(Records for this exercise)
►

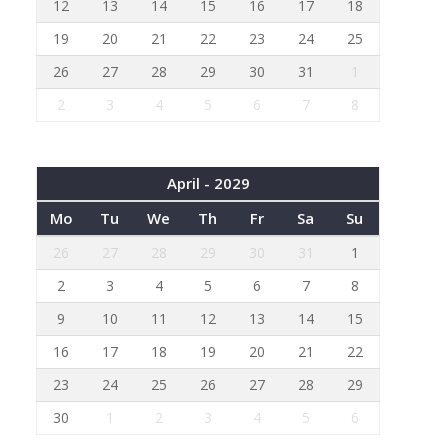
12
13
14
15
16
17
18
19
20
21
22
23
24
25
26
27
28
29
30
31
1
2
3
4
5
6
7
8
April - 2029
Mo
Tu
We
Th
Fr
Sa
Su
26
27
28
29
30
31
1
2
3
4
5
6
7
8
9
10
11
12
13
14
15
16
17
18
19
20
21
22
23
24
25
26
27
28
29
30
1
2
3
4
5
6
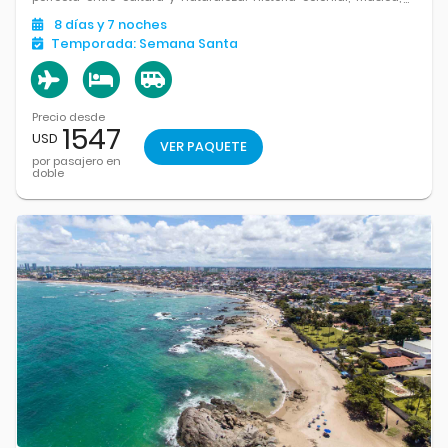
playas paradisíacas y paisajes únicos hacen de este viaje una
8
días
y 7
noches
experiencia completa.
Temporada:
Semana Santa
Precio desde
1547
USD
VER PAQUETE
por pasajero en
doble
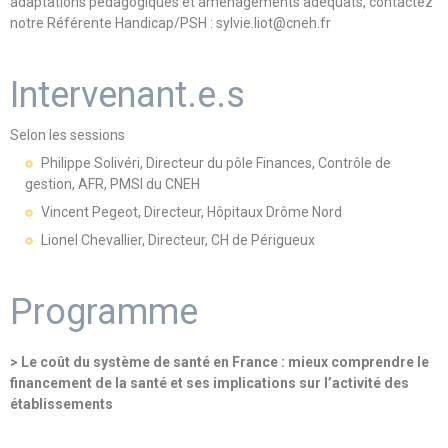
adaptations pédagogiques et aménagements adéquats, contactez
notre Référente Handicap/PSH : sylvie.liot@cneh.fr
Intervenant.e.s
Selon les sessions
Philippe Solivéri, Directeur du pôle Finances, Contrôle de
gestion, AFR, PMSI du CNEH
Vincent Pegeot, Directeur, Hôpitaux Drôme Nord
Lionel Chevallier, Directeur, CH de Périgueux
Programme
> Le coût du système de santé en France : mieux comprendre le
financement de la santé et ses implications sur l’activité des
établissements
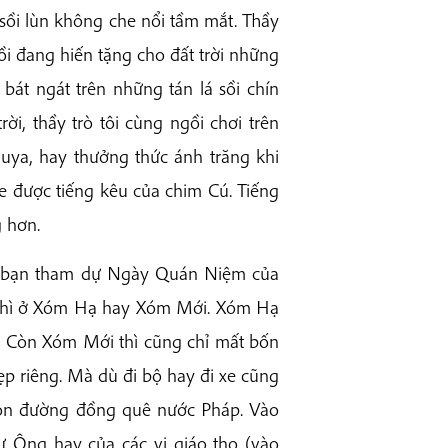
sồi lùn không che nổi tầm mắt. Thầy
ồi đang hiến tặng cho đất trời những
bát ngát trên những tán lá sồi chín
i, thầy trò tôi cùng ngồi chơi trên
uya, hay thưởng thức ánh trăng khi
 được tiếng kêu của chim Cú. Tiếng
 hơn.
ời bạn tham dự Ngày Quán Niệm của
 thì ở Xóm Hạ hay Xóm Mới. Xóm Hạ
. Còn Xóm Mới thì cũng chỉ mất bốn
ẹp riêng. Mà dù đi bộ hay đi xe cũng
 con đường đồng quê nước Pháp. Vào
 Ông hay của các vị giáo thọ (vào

◄
►

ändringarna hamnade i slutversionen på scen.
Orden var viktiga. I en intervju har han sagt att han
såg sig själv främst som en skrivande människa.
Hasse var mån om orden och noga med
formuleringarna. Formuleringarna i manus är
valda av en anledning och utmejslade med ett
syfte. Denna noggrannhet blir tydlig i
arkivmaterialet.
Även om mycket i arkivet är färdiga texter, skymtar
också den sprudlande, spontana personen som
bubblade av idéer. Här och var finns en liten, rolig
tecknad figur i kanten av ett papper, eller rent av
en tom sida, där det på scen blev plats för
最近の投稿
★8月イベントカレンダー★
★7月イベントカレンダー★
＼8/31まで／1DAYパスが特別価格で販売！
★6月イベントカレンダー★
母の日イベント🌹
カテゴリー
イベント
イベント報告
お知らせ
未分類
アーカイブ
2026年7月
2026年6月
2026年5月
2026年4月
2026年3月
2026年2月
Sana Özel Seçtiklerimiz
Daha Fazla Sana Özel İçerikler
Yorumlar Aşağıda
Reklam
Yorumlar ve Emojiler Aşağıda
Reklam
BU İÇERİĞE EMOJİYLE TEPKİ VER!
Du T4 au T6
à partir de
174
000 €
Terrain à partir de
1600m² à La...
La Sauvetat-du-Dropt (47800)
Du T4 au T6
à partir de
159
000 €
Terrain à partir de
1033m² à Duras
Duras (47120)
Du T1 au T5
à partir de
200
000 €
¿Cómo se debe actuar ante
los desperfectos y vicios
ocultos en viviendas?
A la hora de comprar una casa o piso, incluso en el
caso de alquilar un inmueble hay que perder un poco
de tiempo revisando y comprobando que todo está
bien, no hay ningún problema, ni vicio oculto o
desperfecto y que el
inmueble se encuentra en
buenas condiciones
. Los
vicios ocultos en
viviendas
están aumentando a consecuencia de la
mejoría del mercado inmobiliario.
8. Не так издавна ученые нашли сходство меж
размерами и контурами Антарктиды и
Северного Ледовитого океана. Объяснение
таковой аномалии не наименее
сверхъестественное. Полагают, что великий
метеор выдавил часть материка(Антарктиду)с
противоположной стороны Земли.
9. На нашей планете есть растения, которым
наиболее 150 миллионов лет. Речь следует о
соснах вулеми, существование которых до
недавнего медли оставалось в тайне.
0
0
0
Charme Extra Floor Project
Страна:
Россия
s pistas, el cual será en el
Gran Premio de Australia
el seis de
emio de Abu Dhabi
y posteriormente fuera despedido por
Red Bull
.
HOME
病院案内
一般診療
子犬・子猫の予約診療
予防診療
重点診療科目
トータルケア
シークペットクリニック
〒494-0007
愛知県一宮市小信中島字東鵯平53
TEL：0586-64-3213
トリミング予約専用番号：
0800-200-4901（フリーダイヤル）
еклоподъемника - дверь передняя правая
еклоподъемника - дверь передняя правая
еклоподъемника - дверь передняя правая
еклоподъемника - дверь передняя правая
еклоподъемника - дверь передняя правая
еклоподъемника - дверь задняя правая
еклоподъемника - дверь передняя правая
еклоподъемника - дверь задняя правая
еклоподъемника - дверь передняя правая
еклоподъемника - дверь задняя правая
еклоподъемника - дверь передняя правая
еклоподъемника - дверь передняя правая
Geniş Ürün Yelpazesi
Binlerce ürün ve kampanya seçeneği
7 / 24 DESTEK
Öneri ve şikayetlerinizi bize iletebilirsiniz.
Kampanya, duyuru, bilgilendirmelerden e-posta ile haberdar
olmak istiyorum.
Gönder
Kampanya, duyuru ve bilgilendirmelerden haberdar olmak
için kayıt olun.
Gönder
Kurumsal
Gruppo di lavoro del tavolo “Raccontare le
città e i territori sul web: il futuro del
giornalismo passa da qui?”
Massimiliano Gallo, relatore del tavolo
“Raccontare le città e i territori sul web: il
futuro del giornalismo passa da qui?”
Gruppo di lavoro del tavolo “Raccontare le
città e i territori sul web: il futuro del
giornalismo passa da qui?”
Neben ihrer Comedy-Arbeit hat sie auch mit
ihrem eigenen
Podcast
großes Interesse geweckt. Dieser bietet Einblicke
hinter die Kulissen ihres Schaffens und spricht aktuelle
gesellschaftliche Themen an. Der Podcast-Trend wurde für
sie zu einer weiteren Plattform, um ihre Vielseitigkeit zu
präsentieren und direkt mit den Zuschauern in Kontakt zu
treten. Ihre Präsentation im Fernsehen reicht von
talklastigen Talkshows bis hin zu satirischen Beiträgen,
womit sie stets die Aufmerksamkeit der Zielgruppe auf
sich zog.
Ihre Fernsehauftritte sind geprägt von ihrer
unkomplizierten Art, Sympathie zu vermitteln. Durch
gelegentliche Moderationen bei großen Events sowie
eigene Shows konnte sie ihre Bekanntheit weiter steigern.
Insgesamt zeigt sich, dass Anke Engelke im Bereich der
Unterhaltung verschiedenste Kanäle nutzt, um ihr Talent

◄

(About this exercise) Whenever a line includes the word "olmak", pull it out of the entries.

(Completed exercise)
olmak istiyorum.
Kampanya, duyuru ve bilgilendirmelerden haberdar olmak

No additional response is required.